Wie Carper niet kent, zou aan zijn manier van spreken niet kunnen horen dat hij 98 jaar oud is.

Moordenaars

In 1949 kwam een einde aan het koloniale bewind in Nederlands-Indië. De inlichtingenofficier moest op stel en sprong met de boot terug naar Nederland. Na een reis van ongeveer een maand kwam hij aan in IJmuiden. Daar werden ze niet bepaald warm ontvangen. “We moesten een dag langer aan boord blijven, omdat buiten allemaal mensen stonden die vonden dat wij moordenaars waren. Ik ben het daar niet mee eens!”

‘Er gebeurden dingen die het daglicht niet konden verdragen’

Evenmin kan hij zich vinden in een deel van het in 2021 verschenen onderzoeksrapport over de rol van het leger in Nederlands-Indië. Daarin staat dat de Nederlandse regering en militaire leiding doelbewust stelselmatig en wijdverbreid gebruik van extreem geweld door Nederlandse militairen toestonden. “Het lijkt wel alsof wij daar iedereen hebben gemarteld en vermoord. Ja, er zijn dingen gebeurd die het daglicht niet konden verdragen, maar lang niet iedereen ging daarin mee.”

Over zijn eigen rol is hij klip en klaar: “Ik heb daar nooit aan meegedaan. En dat geldt voor nog veel meer mensen. Ik weet dat een sergeant met twintig gevangenen op pad moest en een order kreeg: je komt met de helft terug. Dat weigerde hij. Dat is knap, maar hij werd wel voor de krijgsraad gedaagd.

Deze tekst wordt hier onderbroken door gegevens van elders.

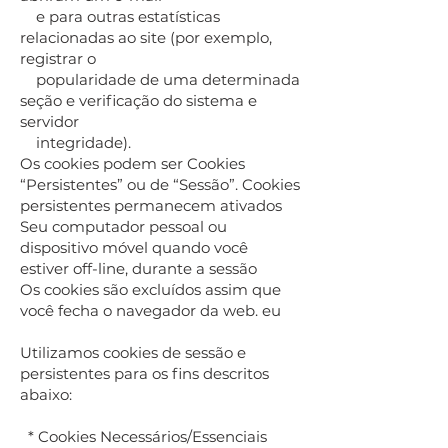
e para outras estatísticas
relacionadas ao site (por exemplo,
registrar o
popularidade de uma determinada
seção e verificação do sistema e
servidor
integridade).
Os cookies podem ser Cookies
“Persistentes” ou de “Sessão”. Cookies
persistentes permanecem ativados
Seu computador pessoal ou
dispositivo móvel quando você
estiver off-line, durante a sessão
Os cookies são excluídos assim que
você fecha o navegador da web. eu
Utilizamos cookies de sessão e
persistentes para os fins descritos
abaixo:
* Cookies Necessários/Essenciais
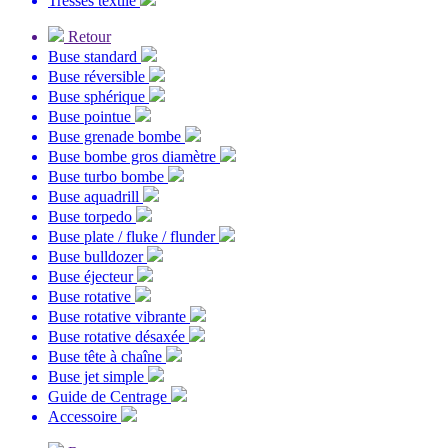
Tresses textile
Retour
Buse standard
Buse réversible
Buse sphérique
Buse pointue
Buse grenade bombe
Buse bombe gros diamètre
Buse turbo bombe
Buse aquadrill
Buse torpedo
Buse plate / fluke / flunder
Buse bulldozer
Buse éjecteur
Buse rotative
Buse rotative vibrante
Buse rotative désaxée
Buse tête à chaîne
Buse jet simple
Guide de Centrage
Accessoire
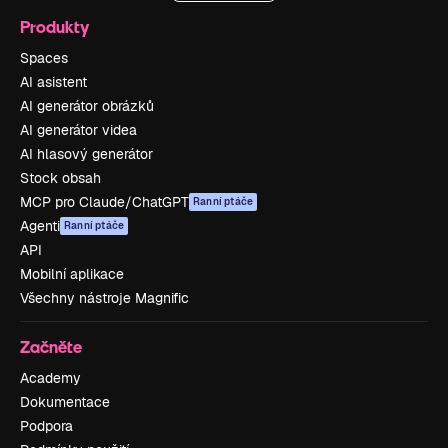
Produkty
Spaces
AI asistent
AI generátor obrázků
AI generátor videa
AI hlasový generátor
Stock obsah
MCP pro Claude/ChatGPT
Ranní ptáče
Agenti
Ranní ptáče
API
Mobilní aplikace
Všechny nástroje Magnific
Začněte
Academy
Dokumentace
Podpora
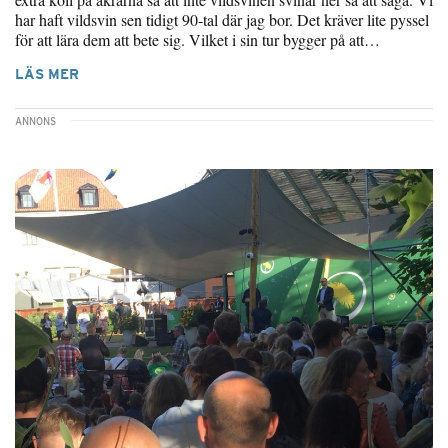
har haft vildsvin sen tidigt 90-tal där jag bor. Det kräver lite pyssel
för att lära dem att bete sig. Vilket i sin tur bygger på att…
LÄS MER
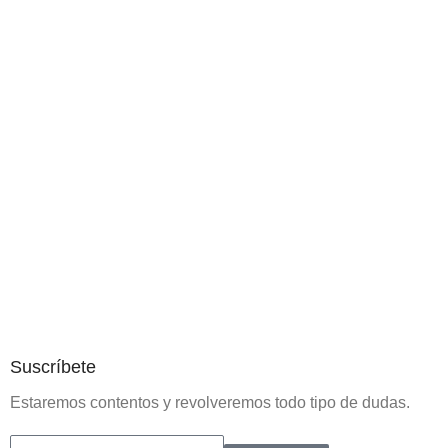
Suscríbete
Estaremos contentos y revolveremos todo tipo de dudas.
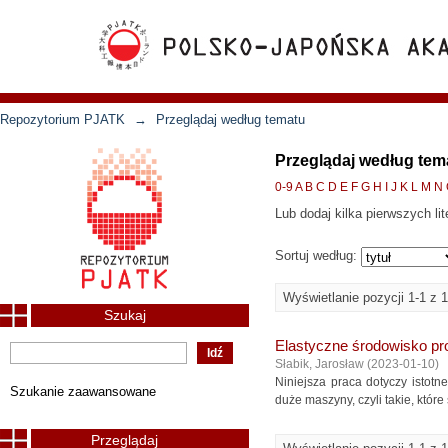
Repozytorium PJATK
→
Przeglądaj według tematu
Przeglądaj według tem
0-9
A
B
C
D
E
F
G
H
I
J
K
L
M
N
Lub dodaj kilka pierwszych lit
Sortuj według:
Wyświetlanie pozycji 1-1 z 1
Szukaj
Elastyczne środowisko pr
Słabik, Jarosław
(
2023-01-10
)
Niniejsza praca dotyczy isto
Szukanie zaawansowane
duże maszyny, czyli takie, któr
Przeglądaj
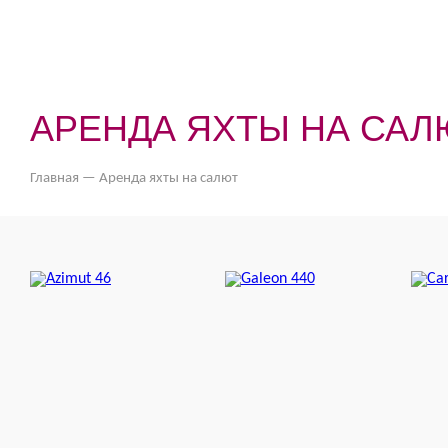
АРЕНДА ЯХТЫ НА САЛ
Главная
—
Аренда яхты на салют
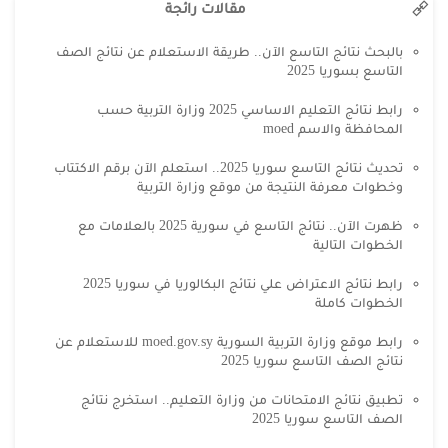
مقالات رائجة
بالبحث نتائج التاسع الآن.. طريقة الاستعلام عن نتائج الصف
التاسع بسوريا 2025
رابط نتائج التعليم الاساسي 2025 وزارة التربية حسب
المحافظة والاسم moed
تحديث نتائج التاسع سوريا 2025.. استعلم الآن برقم الاكتتاب
وخطوات معرفة النتيجة من موقع وزارة التربية
ظهرت الآن.. نتائج التاسع في سورية 2025 بالعلامات مع
الخطوات التالية
رابط نتائج الاعتراض علي نتائج البكالوريا في سوريا 2025
الخطوات كاملة
رابط موقع وزارة التربية السورية moed.gov.sy للاستعلام عن
نتائج الصف التاسع سوريا 2025
تطبيق نتائج الامتحانات من وزارة التعليم.. استخرج نتائج
الصف التاسع سوريا 2025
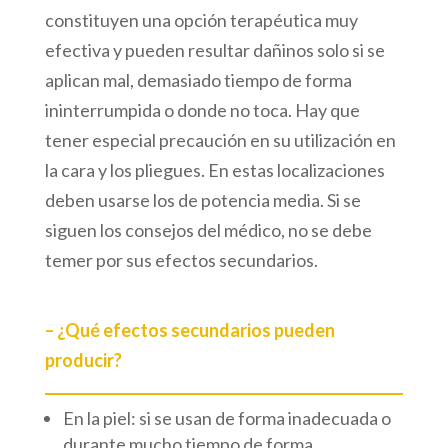
constituyen una opción terapéutica muy
efectiva y pueden resultar dañinos solo si se
aplican mal, demasiado tiempo de forma
ininterrumpida o donde no toca. Hay que
tener especial precaución en su utilización en
la cara y los pliegues. En estas localizaciones
deben usarse los de potencia media. Si se
siguen los consejos del médico, no se debe
temer por sus efectos secundarios.
– ¿Qué efectos secundarios pueden
producir?
En la piel: si se usan de forma inadecuada o
durante mucho tiempo de forma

Het erge is dat zijn leidinggevende uiteindelijk slechts een mondelinge berisping kreeg.”

Excuses

Terugkijkend beseft Carper: “We zijn daar voor niets naartoe gestuurd. Slecht opgeleid en met een onmogelijke opdracht. Daar word ik nog boos om. Ik heb dan ook vrede met de excuses die Mark Rutte in 2022 maakte. Met de excuses aan de lokale bevolking, maar ook aan ons, de veteranen die daar hebben gediend.”